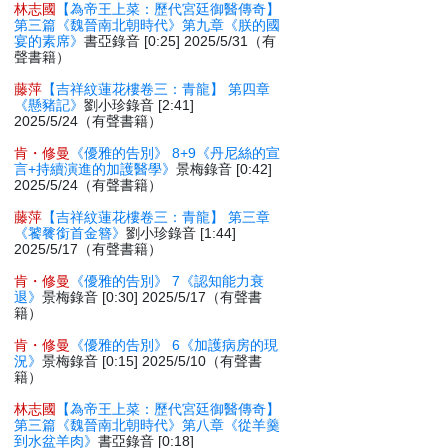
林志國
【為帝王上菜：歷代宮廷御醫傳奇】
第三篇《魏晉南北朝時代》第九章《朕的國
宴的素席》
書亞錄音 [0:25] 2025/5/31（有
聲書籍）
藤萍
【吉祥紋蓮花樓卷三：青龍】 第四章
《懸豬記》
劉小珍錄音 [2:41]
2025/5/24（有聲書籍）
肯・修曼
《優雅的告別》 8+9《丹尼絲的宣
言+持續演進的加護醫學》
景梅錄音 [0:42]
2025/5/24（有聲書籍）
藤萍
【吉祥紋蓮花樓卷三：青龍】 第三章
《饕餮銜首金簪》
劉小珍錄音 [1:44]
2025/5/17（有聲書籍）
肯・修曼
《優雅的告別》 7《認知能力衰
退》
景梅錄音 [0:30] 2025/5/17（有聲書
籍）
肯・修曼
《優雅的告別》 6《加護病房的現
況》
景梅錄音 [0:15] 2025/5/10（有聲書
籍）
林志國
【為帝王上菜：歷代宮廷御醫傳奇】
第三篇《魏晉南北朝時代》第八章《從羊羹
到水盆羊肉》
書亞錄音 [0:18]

━━━━━━━━━━━━━━━━━━━━

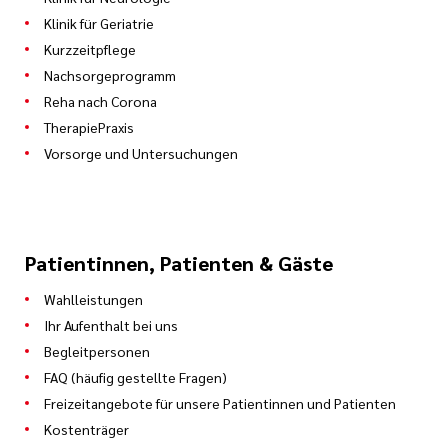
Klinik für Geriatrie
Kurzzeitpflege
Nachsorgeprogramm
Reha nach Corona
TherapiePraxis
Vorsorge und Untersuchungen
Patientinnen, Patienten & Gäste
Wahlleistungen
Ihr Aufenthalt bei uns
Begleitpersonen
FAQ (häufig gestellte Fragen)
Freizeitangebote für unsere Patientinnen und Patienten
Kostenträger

━━━━━━━━━━━━━━━━━━━━

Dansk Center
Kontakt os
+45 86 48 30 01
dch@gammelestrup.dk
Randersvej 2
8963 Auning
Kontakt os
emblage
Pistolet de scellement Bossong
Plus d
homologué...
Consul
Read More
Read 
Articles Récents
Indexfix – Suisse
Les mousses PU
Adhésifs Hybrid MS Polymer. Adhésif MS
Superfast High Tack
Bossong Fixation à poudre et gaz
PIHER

━━━━━━━━━━━━━━━━━━━━

• Exercise
Above are the records. Identify each line that contains the word "魏晉南北朝時代".

• Solution
第三篇《魏晉南北朝時代》第九章《朕的國
第三篇《魏晉南北朝時代》第八章《從羊羹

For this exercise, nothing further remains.